In this study, findings from the original articles indicated that pediatric patients who do not adhere to the medical regimen may have a higher risk of post-liver transplantation rejection, graft loss and death than those who show better adherence to the medical regimen post-liver transplantation. Intervention with respect to the risk factors may improve medical regimen adherence and decrease adverse events. Shemesh et al25 reported that with intervention, the nonadherence rate declined in 2003 and the rate of adverse events reduces compared with that observed without intervention in 1999 and 2000. However, such intervention reports are limited. We suggest that future studies or clinical practice should focus more on the effects of intervention in pediatric patients and their parents during and after pediatric liver transplantation. We found that although studies have mainly focused on medical regimen nonadherence, only a small group of studies researched risk factors associated with non-adherence to medical regimen in pediatric liver transplantation. Thus, we suggest that more study can make efforts to investigate the risk factors toward pediatric nonadherence after liver transplantation.
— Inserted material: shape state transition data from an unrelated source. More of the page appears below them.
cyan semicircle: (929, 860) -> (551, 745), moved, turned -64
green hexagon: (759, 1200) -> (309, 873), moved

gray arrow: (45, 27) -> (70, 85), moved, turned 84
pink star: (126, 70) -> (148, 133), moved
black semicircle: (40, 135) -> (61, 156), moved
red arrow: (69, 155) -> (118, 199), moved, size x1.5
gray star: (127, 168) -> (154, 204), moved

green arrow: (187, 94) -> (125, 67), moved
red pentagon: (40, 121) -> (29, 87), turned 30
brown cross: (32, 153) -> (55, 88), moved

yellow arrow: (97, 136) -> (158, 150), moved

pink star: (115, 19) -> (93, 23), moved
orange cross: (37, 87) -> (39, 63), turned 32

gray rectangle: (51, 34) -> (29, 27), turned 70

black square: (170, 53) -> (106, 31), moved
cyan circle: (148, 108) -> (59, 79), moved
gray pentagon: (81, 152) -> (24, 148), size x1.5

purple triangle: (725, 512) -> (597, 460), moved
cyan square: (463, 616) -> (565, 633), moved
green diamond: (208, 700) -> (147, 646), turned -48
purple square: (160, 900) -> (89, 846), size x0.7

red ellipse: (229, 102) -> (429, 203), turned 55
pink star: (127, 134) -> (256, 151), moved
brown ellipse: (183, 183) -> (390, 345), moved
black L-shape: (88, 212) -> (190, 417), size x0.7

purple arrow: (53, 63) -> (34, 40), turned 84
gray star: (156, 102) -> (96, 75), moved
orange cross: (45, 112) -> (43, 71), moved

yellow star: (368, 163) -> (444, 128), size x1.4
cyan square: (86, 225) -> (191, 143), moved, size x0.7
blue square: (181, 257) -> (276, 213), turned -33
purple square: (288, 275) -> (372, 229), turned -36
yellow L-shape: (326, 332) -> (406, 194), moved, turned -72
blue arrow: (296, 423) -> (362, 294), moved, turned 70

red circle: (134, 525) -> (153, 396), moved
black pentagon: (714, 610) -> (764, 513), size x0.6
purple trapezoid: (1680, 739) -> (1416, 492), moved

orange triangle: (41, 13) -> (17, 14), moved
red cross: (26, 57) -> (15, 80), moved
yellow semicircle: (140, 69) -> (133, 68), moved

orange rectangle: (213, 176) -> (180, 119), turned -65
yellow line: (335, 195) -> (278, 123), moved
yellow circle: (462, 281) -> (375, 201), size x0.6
Our study has several advantages and shortfalls. We quantificationally combined the nonadherence of pediatric patients’ nonadherence after liver transplant and qualitatively described the risk factors of this scope through which we provided significant suggestions for clinical practice and research. However, the shortcomings of our study are that we did not regroup data of nonadherence assessment methods because of the limited information from original articles and we did not perform correlation analysis of risk factors and side effects to produce qualitative results of the assessment on how risk factors influence pediatric with liver transplantation. In addition, regarding the risk factors of nonadherence of pediatric post-liver transplantation patients, we can suggest important risk factors but we cannot identify them all.

Conclusion

The nonadherence rate post-liver transplantation in pediatric patients is high. Therefore, intervention based on risk factors for medical regimen nonadherence, such as mental health and family function, is necessary. In addition, a standard assessment of pediatric medical regimen nonadherence including as many dimensions as possible is required in order to be more objective and comprehensive when assessing nonadherence to medical regimen in pediatric liver transplantation.

Availability of data and material

All data used for analysis during the current study are displayed in Table 1.

Ethics approval

Ethical approval was given by the Ethics Committee of Tianjin First Center Hospital, Tianjin, China.